TRY IT> Entries below include pictures. Output exactly the lines from the one with "Contactez-nous" down to the one with "типам погодних факторів. Функціональність та", both ends included, and leave the pictures out.

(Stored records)
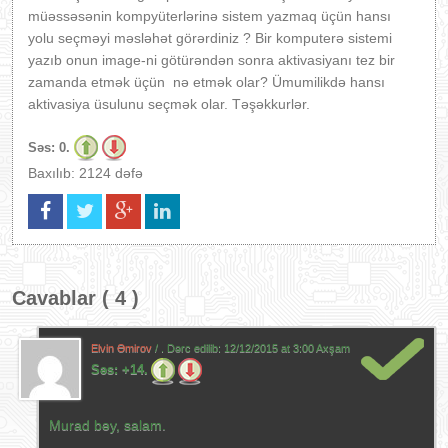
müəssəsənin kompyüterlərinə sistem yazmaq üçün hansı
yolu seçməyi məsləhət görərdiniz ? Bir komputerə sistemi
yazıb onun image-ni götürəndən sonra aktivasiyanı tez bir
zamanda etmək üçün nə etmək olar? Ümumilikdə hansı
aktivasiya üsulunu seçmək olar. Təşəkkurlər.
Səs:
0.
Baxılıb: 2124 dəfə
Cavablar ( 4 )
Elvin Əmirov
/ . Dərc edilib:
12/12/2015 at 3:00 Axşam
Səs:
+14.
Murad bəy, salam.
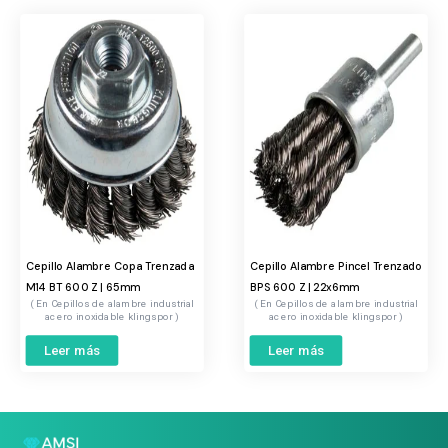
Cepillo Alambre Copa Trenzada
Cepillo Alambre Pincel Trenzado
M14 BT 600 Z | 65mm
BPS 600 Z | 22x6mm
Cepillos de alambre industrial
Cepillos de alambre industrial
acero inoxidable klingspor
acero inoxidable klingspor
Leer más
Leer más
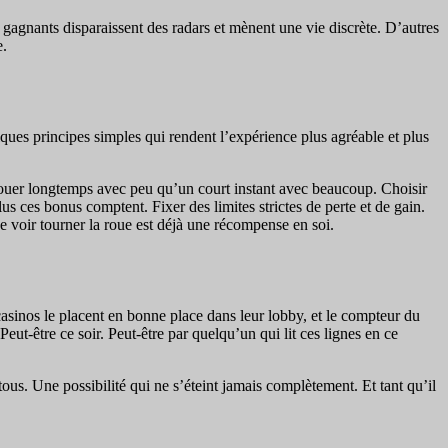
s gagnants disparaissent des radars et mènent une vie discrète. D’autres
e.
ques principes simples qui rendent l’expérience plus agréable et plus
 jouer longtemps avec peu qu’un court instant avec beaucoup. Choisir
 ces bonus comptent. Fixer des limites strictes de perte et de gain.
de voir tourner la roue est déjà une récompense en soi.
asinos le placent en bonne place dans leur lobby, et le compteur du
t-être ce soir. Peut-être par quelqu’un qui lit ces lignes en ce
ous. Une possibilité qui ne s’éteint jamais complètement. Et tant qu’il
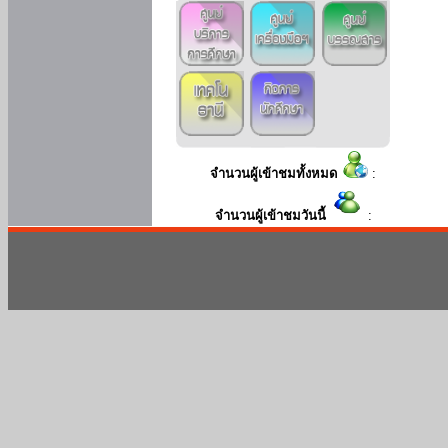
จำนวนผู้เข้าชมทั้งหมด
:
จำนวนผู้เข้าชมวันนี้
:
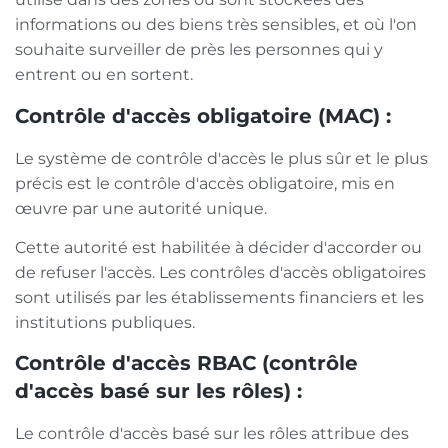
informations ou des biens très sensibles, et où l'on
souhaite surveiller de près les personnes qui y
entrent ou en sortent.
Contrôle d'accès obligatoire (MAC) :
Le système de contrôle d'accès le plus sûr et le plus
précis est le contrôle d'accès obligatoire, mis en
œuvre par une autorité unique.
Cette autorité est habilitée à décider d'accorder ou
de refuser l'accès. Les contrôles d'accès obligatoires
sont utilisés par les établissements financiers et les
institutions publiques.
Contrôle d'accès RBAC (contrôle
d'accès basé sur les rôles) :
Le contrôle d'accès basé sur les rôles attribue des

---

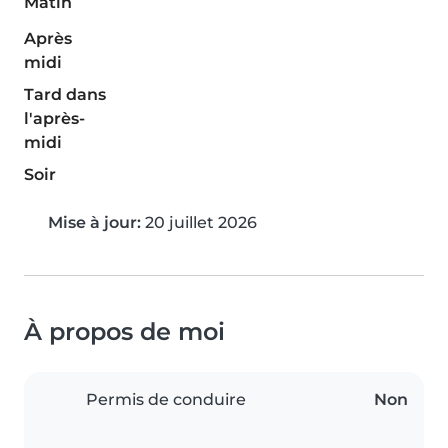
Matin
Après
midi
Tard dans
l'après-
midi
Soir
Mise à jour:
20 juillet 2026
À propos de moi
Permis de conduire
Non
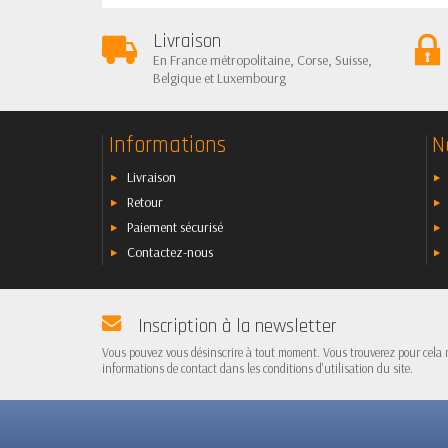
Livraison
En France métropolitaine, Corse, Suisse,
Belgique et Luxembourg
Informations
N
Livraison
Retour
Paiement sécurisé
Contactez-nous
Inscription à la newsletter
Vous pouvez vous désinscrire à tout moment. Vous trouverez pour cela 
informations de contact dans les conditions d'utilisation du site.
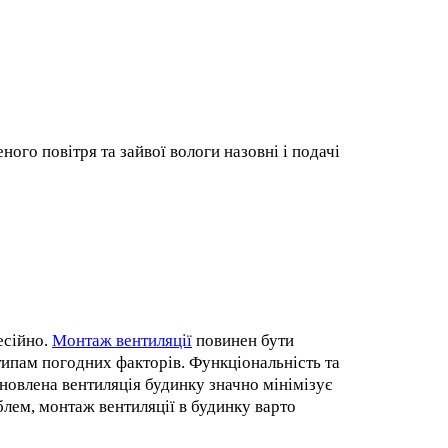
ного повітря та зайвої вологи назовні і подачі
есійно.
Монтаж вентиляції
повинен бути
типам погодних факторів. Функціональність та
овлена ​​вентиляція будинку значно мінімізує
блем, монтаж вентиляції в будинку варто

* * *

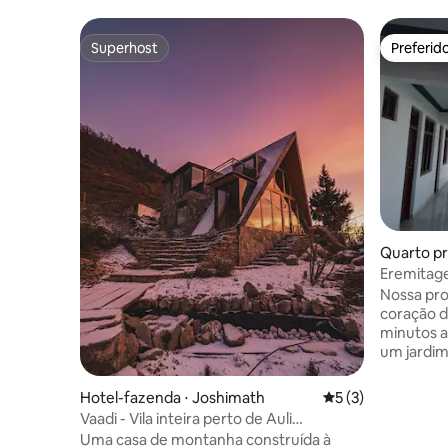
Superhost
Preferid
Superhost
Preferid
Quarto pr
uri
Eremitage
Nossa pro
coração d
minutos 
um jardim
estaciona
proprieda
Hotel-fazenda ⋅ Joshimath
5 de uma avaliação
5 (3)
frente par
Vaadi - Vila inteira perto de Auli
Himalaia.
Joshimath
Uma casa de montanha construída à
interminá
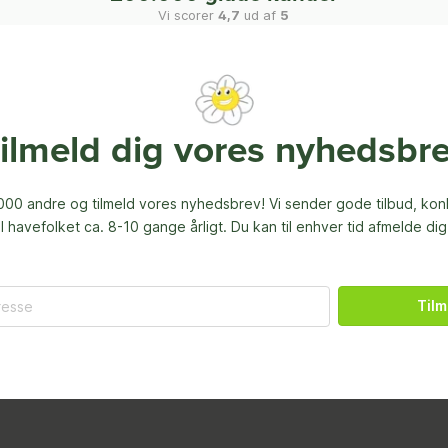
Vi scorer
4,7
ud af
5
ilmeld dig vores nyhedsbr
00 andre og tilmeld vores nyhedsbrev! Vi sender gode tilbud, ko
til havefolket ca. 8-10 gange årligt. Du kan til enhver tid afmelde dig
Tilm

ANSWER TO THE PROBLEM>
Contactez-nous
Inscription à la newsletter
Vous pouvez vous désinscrire à tout moment. Vous trouverez pour cela 
informations de contact dans les conditions d'utilisation du site.
ного повітря та зайвої вологи назовні і подачі
есійно.
Монтаж вентиляції
повинен бути
типам погодних факторів. Функціональність та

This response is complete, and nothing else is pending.